Dustin Pedroia Admits John Farrell’s Approach ‘Would Wear On’ Red Sox In 2017


Mar 26, 2018

If something seemed off about the Boston Red Sox last season, there’s apparently a pretty good reason: There was something off about the Red Sox last season.

There certainly seemed to be something of a leadership void, and Red Sox second baseman Dustin Pedroia admitted Monday that former Boston manager John Farrell was part of the reason the club didn’t seem to enjoy itself in 2017.

“The overall approach, every day, would wear on guys. It wasn’t people not liking each other. We all love each other. Trust me,” Pedroia said Monday morning on WEEI’s “OMF.”

“There’s the mindset of, ‘You show up to the yard, you put your work in, you have your approach that day, and you try to execute it. If you don’t, guess what? You’re going to show up tomorrow and still be in the lineup. We’re all going to have confidence in you. We’re all going to show up and try to win and accomplish the same thing.’ That’s what wore on guys and made the season that much more grueling — when everything that day was more magnified. It put a lot of pressure on our young guys, it put a lot of pressure on our veteran guys.

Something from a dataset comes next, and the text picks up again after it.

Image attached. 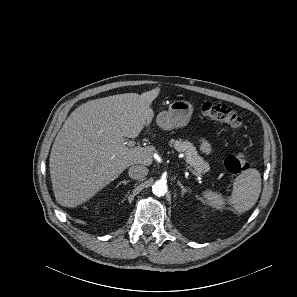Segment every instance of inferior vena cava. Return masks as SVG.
<instances>
[{"mask_svg": "<svg viewBox=\"0 0 297 297\" xmlns=\"http://www.w3.org/2000/svg\"><path fill=\"white\" fill-rule=\"evenodd\" d=\"M129 177L132 179H142L148 174V169L142 165H133L128 170Z\"/></svg>", "mask_w": 297, "mask_h": 297, "instance_id": "1", "label": "inferior vena cava"}]
</instances>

That’s the part, when you hear Mookie (Betts) or (Xander Bogaerts) say they weren’t having much fun, you don’t ever have a chance to enjoy yourself if you don’t go 4-for-4, throw a complete game shutout, or we don’t win by 10. You don’t look ahead to the end of what we were trying to build for.”

Pedroia (and perhaps the rest of the club) sounds optimistic about the approach of new Red Sox manager Alex Cora. After dispatching Farrell, the Red Sox opted to go young with Cora, who Pedroia says is utilizing a more laid-back approach.

“It’s more put your work in and stick with the process, don’t worry about results that day because, over the course of the season, you’re going to be the type of player you are throughout 162 games,” Pedroia said on WEEI. “You don’t stay away from what your strengths are. If you’re facing a tough pitcher that day, and my strength is pulling the ball, and he throws every pitch on the corner away, and I go 0-for-4, it’s not panic, show up the next day and try to become a guy who hits the ball the other way all of the time. It’s more process oriented than result-that-day oriented.”

It will be a while before we know whether the changes in the coaching staff and manager’s office make a difference. After all, the Red Sox fired Farrell after two straight division titles. He and his club couldn’t get over the hump in the playoffs, and that ultimately cost Farrell his job, but Cora inherits an improved roster with inflated expectations.

So regardless of approach, Cora has a lot to live up to in order to at least match the production of the last two seasons in Boston.